Open Source

Old GTX 1080 runs 30B MoE models at 24 tok/s

MoE offloading and TurboQuant make 8GB VRAM run 30B models

Deep Dive

A Reddit user (mdda) has demonstrated that massive Mixture-of-Experts (MoE) models from Qwen and Gemma can run at impressive speeds on a decade-old GTX 1080 with just 8GB VRAM. The setup—a secondhand machine costing $200 (i7-6700, 32GB RAM)—achieved ~24 tok/s on Qwen 3.6 35B-A3B and ~20-24.5 tok/s on Gemma 4 26B-A4B, all with a full 128k token context window. The key enabler is llama.cpp's TurboQuant/RotorQuant KV cache quantization, which compresses the cache to fit within 8GB VRAM even at extreme context lengths.

The real innovation is MoE offloading: llama.cpp can keep hot transformer layers and the KV cache on the GPU while parking cold expert weights in system RAM. During inference, these weights are streamed over PCIe 3.0 x16 to the GPU on demand. The user found that the system is fully PCIe bandwidth-limited (GPU utilization sits at 40-50% while PCIe is maxed out). For Gemma 4's Multi-Token Prediction (MTP) mode, an important fix was needed: by default, the token embedding table stays on CPU, crippling MTP speculative decoding. Manually forcing the embedding table onto GPU with --override-tensor-draft improved MTP speedup from ~5% to ~22% with a 79% draft acceptance rate.
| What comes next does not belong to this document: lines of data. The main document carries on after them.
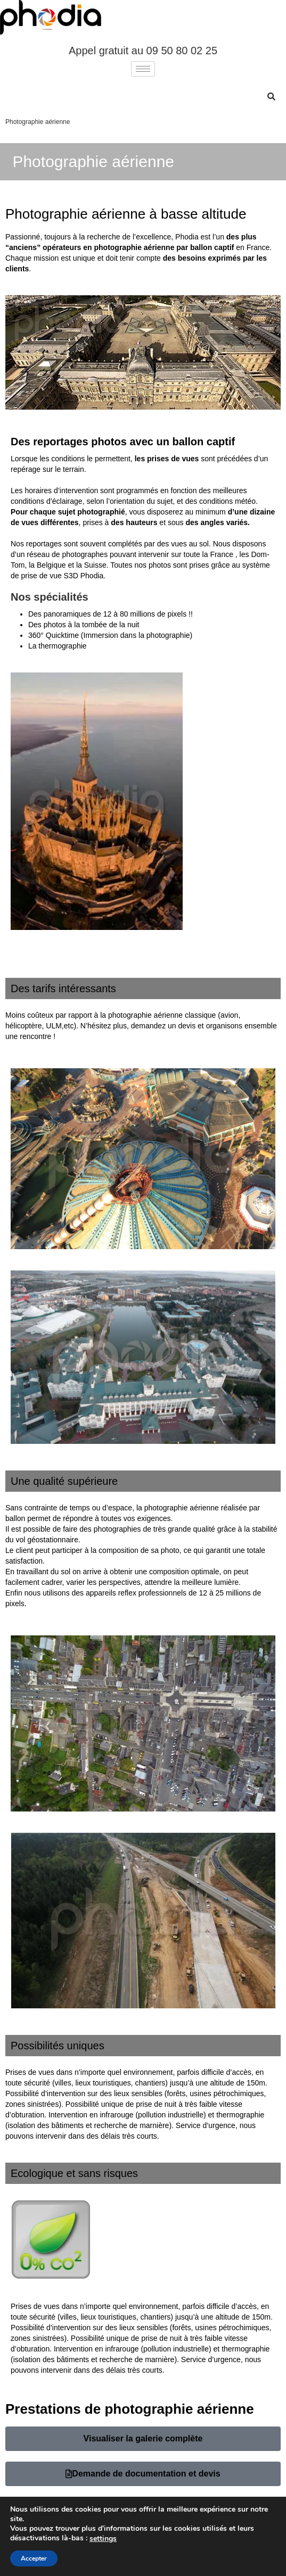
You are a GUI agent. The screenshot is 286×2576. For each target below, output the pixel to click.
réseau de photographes (67, 554)
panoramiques (67, 614)
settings (103, 2539)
Setting up the system required several workarounds on Fedora 42: pinning NVIDIA drivers to the legacy 580xx branch for Pascal GPUs, using gcc-14 for CUDA 12.9 compatibility, and patching CUDA's math_functions.h for glibc 2.41. The user used the AtomicBot-ai/atomic-llama-cpp-turboquant fork for TurboQuant and MTP support. A full guide and GitHub link were provided.

Key Points
  • MoE offloading streams cold expert weights over PCIe 3.0, keeping hot layers + KV cache on GPU
  • MTP speculative decoding only gains ~5% until the token embedding table is forced onto GPU, then reaches ~22% speedup
  • Setup required gcc-14, legacy NVIDIA drivers, and patched CUDA for glibc compatibility on Fedora 42

Why It Matters

Makes advanced MoE models accessible on budget 2016 hardware, democratizing AI inference for hobbyists.